The North Carolina Blues plan sent 4,000 family physicians, internists, pediatricians and ob-gyns information about the program in December 2009, and as of early March, 32 physicians at six practices were participating, spokesman Kyle Marshall said. The company is hoping to have 250 physicians enrolled in the program by year's end.

Senior Medical Director Gene Komives said participants would be paid at "significantly higher" rates, amounting in some cases to a double-digit percentage increase.

The additional pay will recognize practices that have achieved a series of quality designations, most importantly certification as a patient-centered medical home or physician practice connection practice by the National Committee for Quality Assurance.

The program, called Blue Quality, builds on what Dr. Komives said was a successful Bridges to Excellence pilot begun in 2006, ultimately involving 250 physicians. Bridges to Excellence is an employer-sponsored program that aims to promote quality improvement and cost efficiency in medicine.

Most of the participants in the pilot achieved one of the two NCQA designations that now qualify them for higher pay, Dr. Komives said.

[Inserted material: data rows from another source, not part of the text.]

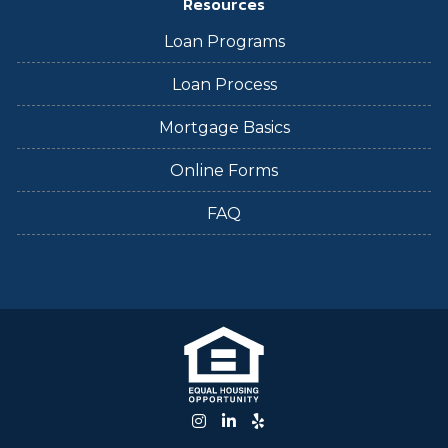
Resources
Loan Programs
Loan Process
Mortgage Basics
Online Forms
FAQ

It's too early to tell whether the new statewide program will improve the health of Blues members, but the pilot program resulted in measurable reductions in specialist visits, high-tech imaging and hospitalizations, Dr. Komives said, probably because better care coordination made them unnecessary.

"We've not told these physicians, 'You need to reduce utilization,' " she said. "We've told them, 'You need to coordinate care.' "

The North Carolina Medical Society said it was aware of the program but was not involved in its design or implementation.